The distinctive "leaping Jaguar" mascot made its name in the 1950s with a series of elegantly-styled sports cars and luxury saloons. In 1951 the company leased what would quickly become its principal plant from the Daimler Motor Company (not to be confused with Daimler-Benz), and in 1960 purchased Daimler from its parent company, the Birmingham Small Arms Company (BSA).

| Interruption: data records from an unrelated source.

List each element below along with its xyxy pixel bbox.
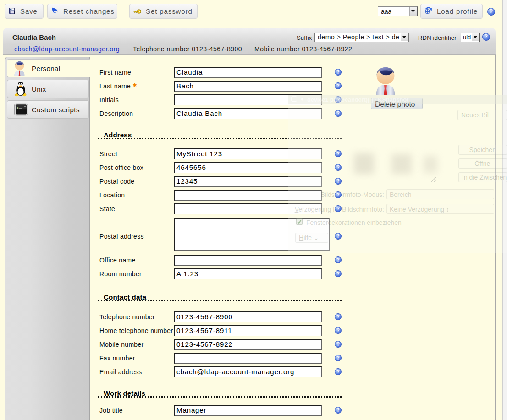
svg-text:>: > xyxy=(17,106,19,110)
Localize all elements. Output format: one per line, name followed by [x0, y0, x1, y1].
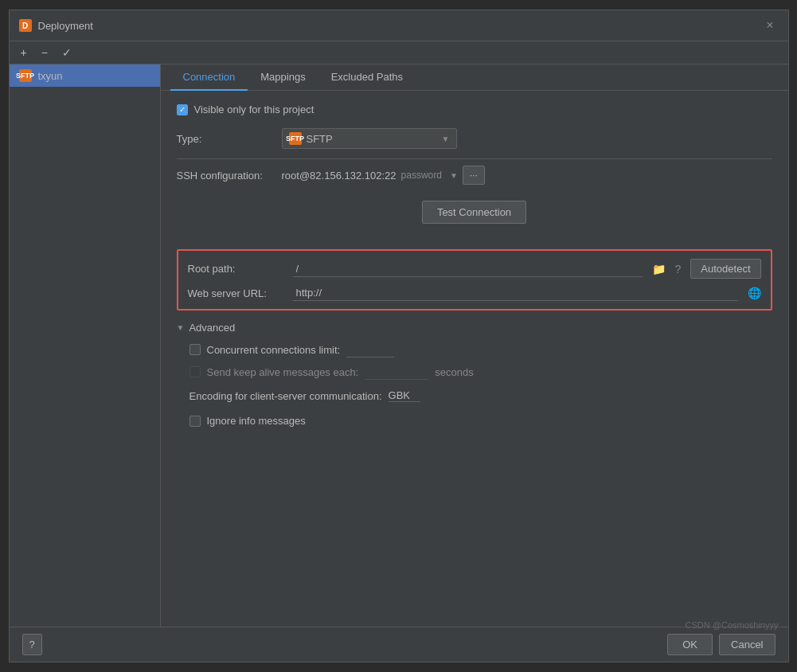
advanced-label: Advanced [189, 322, 235, 334]
concurrent-connections-label: Concurrent connections limit: [207, 344, 341, 356]
content-area: Connection Mappings Excluded Paths ✓ Vis… [161, 64, 788, 627]
type-value: SFTP [307, 133, 333, 145]
root-path-input[interactable] [293, 261, 643, 277]
help-icon[interactable]: ? [675, 263, 682, 275]
type-select[interactable]: SFTP SFTP ▼ [282, 128, 457, 149]
sidebar-item-label: txyun [38, 70, 63, 82]
sftp-icon: SFTP [19, 69, 32, 82]
encoding-value: GBK [389, 389, 420, 402]
concurrent-connections-input[interactable] [346, 342, 394, 357]
visible-only-checkbox[interactable]: ✓ [177, 104, 188, 115]
checkmark-icon: ✓ [179, 106, 186, 114]
ssh-config-value: root@82.156.132.102:22 [282, 170, 397, 182]
tab-connection[interactable]: Connection [170, 64, 248, 91]
highlighted-section: Root path: 📁 ? Autodetect Web server URL… [177, 249, 772, 311]
advanced-arrow-icon: ▼ [177, 323, 185, 332]
help-button[interactable]: ? [22, 634, 42, 655]
keep-alive-input [365, 364, 428, 380]
test-connection-button[interactable]: Test Connection [422, 201, 526, 224]
type-label: Type: [177, 133, 272, 145]
ssh-config-more-button[interactable]: ··· [463, 166, 485, 185]
web-server-url-label: Web server URL: [188, 287, 283, 299]
tab-mappings[interactable]: Mappings [248, 64, 318, 91]
type-dropdown-arrow: ▼ [442, 135, 450, 143]
confirm-button[interactable]: ✓ [57, 45, 76, 61]
footer: ? OK Cancel [10, 627, 788, 662]
web-server-url-input[interactable] [293, 285, 738, 301]
ssh-config-label: SSH configuration: [177, 170, 272, 182]
folder-icon[interactable]: 📁 [652, 263, 666, 275]
advanced-section: ▼ Advanced Concurrent connections limit: [177, 322, 772, 427]
ignore-info-checkbox[interactable] [189, 416, 201, 427]
ssh-config-auth: password [401, 170, 442, 181]
watermark: CSDN @Cosmoshinyyy [686, 620, 779, 630]
ok-button[interactable]: OK [667, 634, 713, 655]
tab-bar: Connection Mappings Excluded Paths [161, 64, 788, 91]
app-icon: D [19, 19, 32, 32]
close-button[interactable]: × [761, 17, 778, 34]
remove-button[interactable]: − [37, 45, 53, 61]
ssh-config-dropdown-arrow[interactable]: ▼ [450, 171, 458, 180]
keep-alive-checkbox [189, 366, 201, 377]
concurrent-connections-checkbox[interactable] [189, 344, 201, 355]
cancel-button[interactable]: Cancel [719, 634, 775, 655]
sidebar-item-txyun[interactable]: SFTP txyun [10, 64, 160, 87]
sftp-type-icon: SFTP [289, 132, 302, 145]
root-path-label: Root path: [188, 263, 283, 275]
globe-icon[interactable]: 🌐 [748, 287, 761, 299]
visible-only-label: Visible only for this project [194, 104, 315, 115]
add-button[interactable]: + [16, 45, 32, 61]
dialog-title: Deployment [38, 20, 93, 32]
sidebar: SFTP txyun [10, 64, 161, 627]
autodetect-button[interactable]: Autodetect [690, 259, 760, 279]
advanced-rows: Concurrent connections limit: Send keep … [177, 342, 772, 427]
advanced-toggle[interactable]: ▼ Advanced [177, 322, 772, 334]
tab-excluded-paths[interactable]: Excluded Paths [318, 64, 416, 91]
form-area: ✓ Visible only for this project Type: SF… [161, 91, 788, 627]
keep-alive-label: Send keep alive messages each: [207, 366, 359, 378]
keep-alive-unit: seconds [435, 366, 473, 378]
ignore-info-label: Ignore info messages [207, 415, 306, 427]
encoding-label: Encoding for client-server communication… [189, 390, 382, 402]
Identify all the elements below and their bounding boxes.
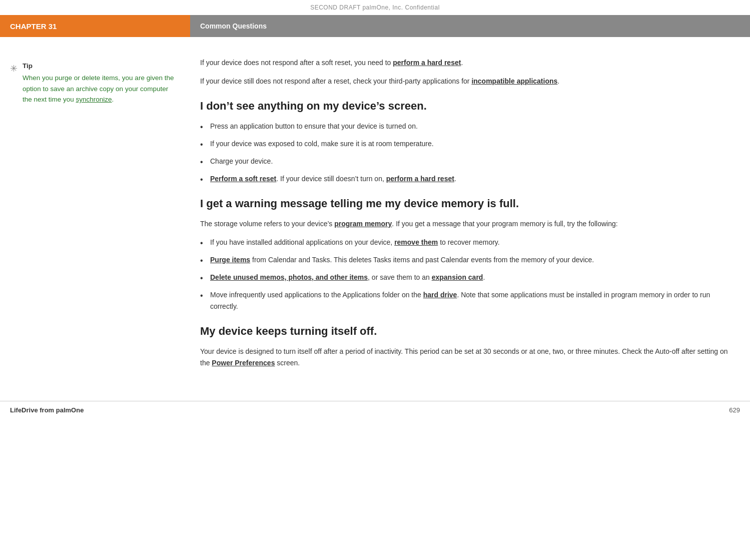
chapter-label: CHAPTER 31 [0, 15, 190, 37]
s2b1-pre: If you have installed additional applica… [210, 238, 394, 246]
tip-text-part2: . [112, 96, 114, 103]
tip-label: Tip [23, 62, 175, 70]
soft-reset-link[interactable]: Perform a soft reset [210, 175, 276, 183]
hard-reset-link-2[interactable]: perform a hard reset [386, 175, 454, 183]
header-bar: CHAPTER 31 Common Questions [0, 15, 750, 37]
para2-text: If your device still does not respond af… [200, 77, 471, 85]
footer: LifeDrive from palmOne 629 [0, 401, 750, 419]
section3-para: Your device is designed to turn itself o… [200, 346, 730, 369]
footer-page-number: 629 [729, 406, 740, 414]
hard-drive-link[interactable]: hard drive [423, 291, 457, 299]
s2-intro-pre: The storage volume refers to your device… [200, 220, 334, 228]
list-item: If your device was exposed to cold, make… [200, 138, 730, 150]
section2-intro: The storage volume refers to your device… [200, 218, 730, 230]
section2-bullet-list: If you have installed additional applica… [200, 237, 730, 312]
para-hard-reset: If your device does not respond after a … [200, 57, 730, 69]
section-title: Common Questions [190, 15, 750, 37]
list-item: Press an application button to ensure th… [200, 121, 730, 132]
synchronize-link[interactable]: synchronize [76, 96, 112, 103]
para1-end: . [461, 59, 463, 67]
s2b4-pre: Move infrequently used applications to t… [210, 291, 423, 299]
tip-text: When you purge or delete items, you are … [23, 73, 175, 105]
tip-content: Tip When you purge or delete items, you … [23, 62, 175, 105]
remove-them-link[interactable]: remove them [394, 238, 438, 246]
para1-text: If your device does not respond after a … [200, 59, 393, 67]
list-item: Perform a soft reset. If your device sti… [200, 173, 730, 185]
s1b4-mid: . If your device still doesn’t turn on, [276, 175, 386, 183]
hard-reset-link-1[interactable]: perform a hard reset [393, 59, 461, 67]
watermark: SECOND DRAFT palmOne, Inc. Confidential [0, 0, 750, 13]
purge-items-link[interactable]: Purge items [210, 256, 250, 264]
s3-para-end: screen. [275, 359, 300, 367]
expansion-card-link[interactable]: expansion card [432, 273, 483, 281]
list-item: Move infrequently used applications to t… [200, 289, 730, 312]
para2-end: . [557, 77, 559, 85]
list-item: Delete unused memos, photos, and other i… [200, 272, 730, 283]
para-incompatible: If your device still does not respond af… [200, 76, 730, 87]
s2b2-end: from Calendar and Tasks. This deletes Ta… [250, 256, 594, 264]
sidebar: ✳ Tip When you purge or delete items, yo… [0, 52, 190, 386]
footer-product-name: LifeDrive from palmOne [10, 406, 84, 414]
list-item: If you have installed additional applica… [200, 237, 730, 248]
section3-heading: My device keeps turning itself off. [200, 324, 730, 339]
section1-bullet-list: Press an application button to ensure th… [200, 121, 730, 185]
program-memory-link[interactable]: program memory [334, 220, 392, 228]
s2-intro-end: . If you get a message that your program… [392, 220, 617, 228]
tip-star-icon: ✳ [10, 63, 18, 74]
section1-heading: I don’t see anything on my device’s scre… [200, 99, 730, 114]
main-content: ✳ Tip When you purge or delete items, yo… [0, 37, 750, 386]
s2b3-mid: , or save them to an [368, 273, 432, 281]
section2-heading: I get a warning message telling me my de… [200, 197, 730, 211]
s2b3-end: . [483, 273, 485, 281]
s1b4-end: . [454, 175, 456, 183]
tip-container: ✳ Tip When you purge or delete items, yo… [10, 62, 175, 105]
power-preferences-link[interactable]: Power Preferences [212, 359, 275, 367]
s2b1-end: to recover memory. [438, 238, 499, 246]
body-content: If your device does not respond after a … [190, 52, 750, 386]
incompatible-link[interactable]: incompatible applications [471, 77, 557, 85]
delete-unused-link[interactable]: Delete unused memos, photos, and other i… [210, 273, 368, 281]
list-item: Charge your device. [200, 156, 730, 167]
list-item: Purge items from Calendar and Tasks. Thi… [200, 254, 730, 266]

From the late 1960s, Daimler was used as a brand name for Jaguar's most luxurious saloons.
Jaguar merged with the British Motor Corporation (BMC), the Austin-Morris combine, to form British Motor Holdings (BMH) in 1966. After merging with Leyland, which had already taken over Rover and Standard Triumph, the resultant company then became the British Leyland Motor Corporation (BLMC) in 1968. Financial difficulties and the publication of the Ryder Report led to effective nationalisation in 1975 and the company became British Leyland, Ltd. (later simply BL plc).
In the 1970s the Jaguar and Daimler marques formed part of BL's specialist car division or Jaguar Rover Triumph Ltd until a restructure in the early 1980s saw most of the BL volume car manufacturing side becoming the Austin Rover Group within which Jaguar was not included. In 1984, Jaguar was floated off as a separate company on the stock market.
The Ford Motor Company made offers to the US and UK Jaguar shareholders to buy their shares in November 1989; Jaguar's listing on the London Stock Exchange was removed on 28 February 1990.  In 1999 it became part of Ford's new Premier Automotive Group along with Aston Martin, Volvo Cars and, from 2000, Land Rover. Aston Martin was subsequently sold off in 2007. Between Ford purchasing Jaguar in 1989 and selling it in 2008 it did not earn any profit for the Dearborn-based auto manufacturer.
Since Land Rover's May 2000 purchase by Ford, it has been closely associated with Jaguar. In many countries they share a common sales and distribution network (including shared dealerships), and some models now share components, although the only shared production facility is Halewood, for the X-Type and the Freelander 2. However operationally the two companies were effectively integrated under a common management structure within Ford's PAG.
On 26 March 2008, Ford announced that it had agreed to sell its Jaguar and Land Rover operations to Tata Motors of India, and that the sale was expected to be completed by the end of the second quarter of 2008. Included in the deal were the rights to three other British brands, Jaguar's own Daimler, as well as two dormant brands Lanchester and Rover. On 2 June 2008, the sale to Tata was completed at a cost of £1.7 billion.
The Swallow Sidecar company (SSC) was originally located in Blackpool but moved to Holbrook Lane, Coventry in 1928 when demand for the Austin Swallow became too great for the factory's capacity.  In 1951, having outgrown the original Coventry site they moved again to Browns Lane which had been a wartime "shadow factory" run by the Daimler Motor Company. Today, Jaguars are assembled at Castle Bromwich in Birmingham and Halewood in Liverpool. The historic Browns Lane plant ceased trim and final operations in 2005, the X350 XJ having already moved to Castle Bromwich two years prior, leaving the XK and S-Type production to Castle Bromwich and the X-Type at Halewood, alongside the new Land Rover Freelander 2, from 2007. A reduced Browns Lane site still operates today producing veneers for Jaguar Land Rover and others, as well as some engineering facilities.